Part of the problem is deciding the relevant consumer of ranking information. For example, in the case of potential students law school is a human capital investment. Some combination of bar passage rate, future income, discounted to present value, and compared to tuition would do the trick for many. Presumably that would capture at least some element of scholarship and teaching effectiveness as well. The model might be refined by accounting for GPAs and LSATs of entering student in order to assess which school can do the most with the “least.” This may not be right for the public service oriented student. This calls for a ranking based on placement with public service oriented employers.
If the consumers are the public more generally (and why not since they pay the salaries of most of us) the ranking would account for the “public goods” produced by attorneys and law professors.
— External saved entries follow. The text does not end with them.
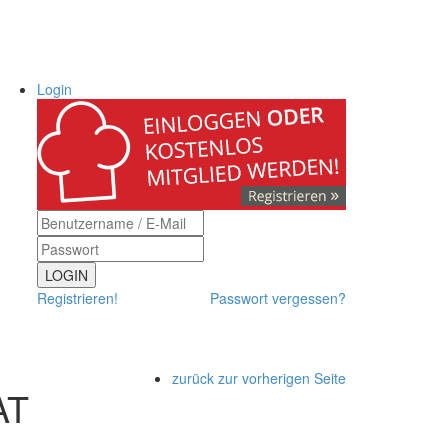
Login
LOGIN
Registrieren!
Passwort vergessen?
zurück zur vorherigen Seite
AT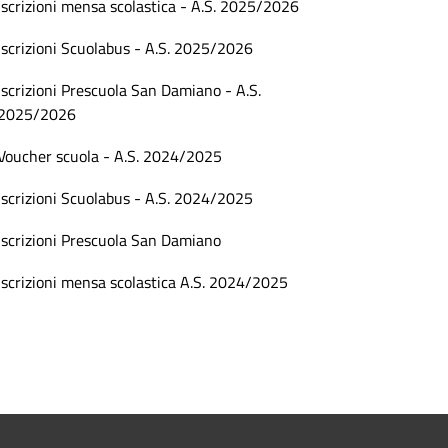
Iscrizioni mensa scolastica - A.S. 2025/2026
Iscrizioni Scuolabus - A.S. 2025/2026
Iscrizioni Prescuola San Damiano - A.S.
2025/2026
Voucher scuola - A.S. 2024/2025
Iscrizioni Scuolabus - A.S. 2024/2025
Iscrizioni Prescuola San Damiano
Iscrizioni mensa scolastica A.S. 2024/2025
I have no idea now to get at the first factor especially since the students tend to arrive with public or personal interest goals already in place but an indirect approach might be to assess schools by the number of graduates involved in some kind of disciplinary problem. Would it be fair to say that schools with relatively high graduate involvement in disciplinary problem are probably not emphasizing the importance of ethics and public service?
For these consumers -- the public -- scholarship only matters if it makes a difference. Counting downloads or number of articles for them is a little like the falling tree in the forest question. If you write it an no one cites it or relies on it, have you written anything at all? In this regard a ranking akin to John Doyle’s but with the focus on law schools, not reviews, would seem to make sense. Perhaps this has been done. I think it may have and would look for it but if I spend one more minute thinking and writing about rankings I sincerely hope my dean will fire me.
Finally, (don't get your hopes up, this is less than a minute) why don’t we take the law and economics approach. Let’s just ask everyone we see: Please rank the top 50 law schools. They will, in a sense, reveal their preferences no matter how ill-informed. What else matters?